E não é coincidência: são sintomas de uma civilização que perdeu o ritmo natural da vida.
O corpo humano não foi feito para estar disponível 24 horas por dia.
Nem a mente foi projetada para lidar com tanta comparação, notificação e estímulo constante.
Mas, em vez de questionar o sistema que nos adoece, buscamos remédios para continuar funcionando dentro dele.
Tentamos curar com produtividade aquilo que foi causado pelo próprio excesso de produtividade.
O preço da hiperliberdade
A sociedade do desempenho é, em essência, a sociedade do “poder sem limites”.
Mas o excesso de liberdade, quando mal compreendido, se torna um fardo.
Se tudo é possível, então tudo é responsabilidade nossa.
E essa lógica — aparentemente empoderadora — destrói silenciosamente nossa saúde mental.
A liberdade sem propósito vira tirania.
E o indivíduo, ao tentar se libertar de todas as estruturas, acaba escravo de si mesmo.
O despertar: desacelerar para existir
Resistir à lógica do desempenho é um ato de coragem.

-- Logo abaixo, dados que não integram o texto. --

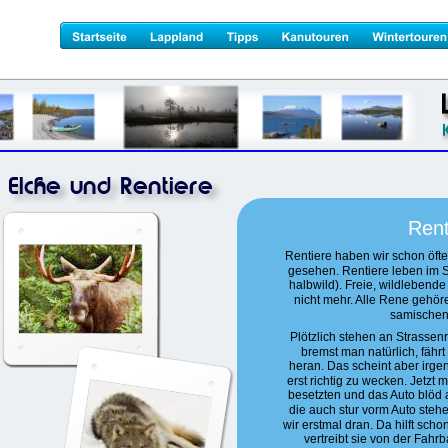
Elche und Rentiere
Rent
Rentiere haben wir schon öfte
gesehen. Rentiere leben im So
halbwild). Freie, wildlebende
nicht mehr. Alle Rene gehör
samischen
Plötzlich stehen an Strassenr
bremst man natürlich, fährt
heran. Das scheint aber irgen
erst richtig zu wecken. Jetzt 
besetzten und das Auto blöd 
die auch stur vorm Auto stehe
wir erstmal dran. Da hilft sch
vertreibt sie von der Fahr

Significa aceitar a imperfeição, desacelerar o ritmo e se reconectar com o real.
É entender que não somos máquinas de produção, mas seres humanos — feitos de limites, pausas e silêncios.
O verdadeiro sucesso talvez não esteja em “chegar lá”, mas em aprender a estar aqui.
Em viver de forma mais presente, mais consciente e menos programada.
Em recuperar o direito de simplesmente ser.
Como escreveu Bauman, “num mundo líquido, o que mais precisamos é de ilhas firmes”.
Talvez o maior gesto de revolução hoje seja reaprender a descansar, refletir e respirar — sem culpa.
A sociedade do desempenho transformou a liberdade em prisão e o sucesso em fardo.
Mas é justamente no reconhecimento dessa ilusão que nasce o verdadeiro despertar.
O futuro será daqueles que compreenderem que produtividade não é sinônimo de valor,
e que o mais alto desempenho que podemos alcançar é viver em paz consigo mesmos.